All of this is great, but there is a problem. Because we have added Promises to the mix, the final state update happens asynchronously. This normally isn't an issue, but it adds two additional headaches when it comes to testing.
- the actual state change is no longer wrapped in the
act()
call supplied by Enzyme - our test code will continue and start expecting things before the component has actually changed.
The solution is that we need to wait for all of the asynchronous calls to finish before moving on. A common pattern is to write a function like this:
function flushPromises() {
return new Promise(resolve => setImmediate(resolve));
}
This creates a new Promise object that will resolve when setImmediate
finishes, which it doesn't until the final UI paint call in the event queue is done. Of course, this just creates another Promise we need to wait for. So, when we call it, we need to wait for it to finish. We could do this with a .then()
, but since there is nothing that we want to do until this finishes, we can use the await
command. This causes a pause in execution until the Promise we are "awaiting" is satisfied.

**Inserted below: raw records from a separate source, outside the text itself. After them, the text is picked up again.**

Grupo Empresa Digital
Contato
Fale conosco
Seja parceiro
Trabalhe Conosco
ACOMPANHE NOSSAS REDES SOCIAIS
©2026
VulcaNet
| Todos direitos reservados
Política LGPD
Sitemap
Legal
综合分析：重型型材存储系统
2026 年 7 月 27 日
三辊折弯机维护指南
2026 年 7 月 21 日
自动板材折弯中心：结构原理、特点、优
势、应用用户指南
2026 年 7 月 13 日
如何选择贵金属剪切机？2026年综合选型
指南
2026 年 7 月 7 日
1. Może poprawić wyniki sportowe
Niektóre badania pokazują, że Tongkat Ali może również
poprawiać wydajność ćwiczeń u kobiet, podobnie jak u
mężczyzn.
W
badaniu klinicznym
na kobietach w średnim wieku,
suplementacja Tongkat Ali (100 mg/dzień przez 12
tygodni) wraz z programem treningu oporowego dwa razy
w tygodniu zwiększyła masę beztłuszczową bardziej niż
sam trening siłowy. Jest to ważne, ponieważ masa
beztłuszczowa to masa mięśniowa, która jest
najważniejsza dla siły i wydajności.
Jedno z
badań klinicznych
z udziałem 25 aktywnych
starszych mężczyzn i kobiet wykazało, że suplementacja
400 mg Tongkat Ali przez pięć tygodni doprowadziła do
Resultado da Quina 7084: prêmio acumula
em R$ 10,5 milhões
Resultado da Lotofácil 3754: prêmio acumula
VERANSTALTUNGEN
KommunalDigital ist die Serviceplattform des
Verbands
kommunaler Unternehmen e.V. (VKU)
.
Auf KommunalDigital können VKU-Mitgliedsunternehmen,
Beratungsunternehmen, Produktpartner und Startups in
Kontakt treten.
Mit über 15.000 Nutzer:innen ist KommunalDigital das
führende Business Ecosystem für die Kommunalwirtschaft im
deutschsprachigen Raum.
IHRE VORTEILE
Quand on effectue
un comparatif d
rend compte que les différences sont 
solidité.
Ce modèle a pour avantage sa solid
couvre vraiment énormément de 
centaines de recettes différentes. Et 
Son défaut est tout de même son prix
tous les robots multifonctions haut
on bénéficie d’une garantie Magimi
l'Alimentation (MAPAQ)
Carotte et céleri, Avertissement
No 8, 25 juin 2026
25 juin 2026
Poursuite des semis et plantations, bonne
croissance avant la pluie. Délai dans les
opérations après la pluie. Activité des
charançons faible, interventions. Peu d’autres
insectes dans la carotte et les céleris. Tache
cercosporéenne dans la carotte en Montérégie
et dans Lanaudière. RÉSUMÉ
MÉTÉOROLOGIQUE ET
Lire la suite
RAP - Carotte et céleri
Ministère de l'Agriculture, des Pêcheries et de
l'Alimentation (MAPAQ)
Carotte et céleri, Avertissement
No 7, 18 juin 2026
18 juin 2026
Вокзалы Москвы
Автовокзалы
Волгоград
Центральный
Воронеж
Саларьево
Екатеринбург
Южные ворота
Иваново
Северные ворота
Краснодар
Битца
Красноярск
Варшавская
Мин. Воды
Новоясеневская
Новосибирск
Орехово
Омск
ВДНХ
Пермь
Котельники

When we do this, we need to declare the entire enclosing function to be asynchronous (with async
).
So, after a call that will produce a state change asynchronously, we can do something like this:
await flushPromises(); // wait for state change to happen
comp.update(); // make sure any pending renders are done
The first line waits for any state changes that may happen asynchronously, and the second line makes sure that any pending renders based on that state change actually occur.
Unfortunate, we still have the problem that the state change happens outside of a call to act()
. So, if the state change we are waiting for happens in an effect hook, we can update this to:
await act(async()=> await flushPromises());
comp.update();
This makes sure that the waiting we do happens inside of an enclosing act()
, but since the function then needs to be asynchronous, and we need a further await
to await
for the call to act
to complete. Ugly? Yes. Don't worry if you don't get it all. Copy the pattern and if you have issues, ask.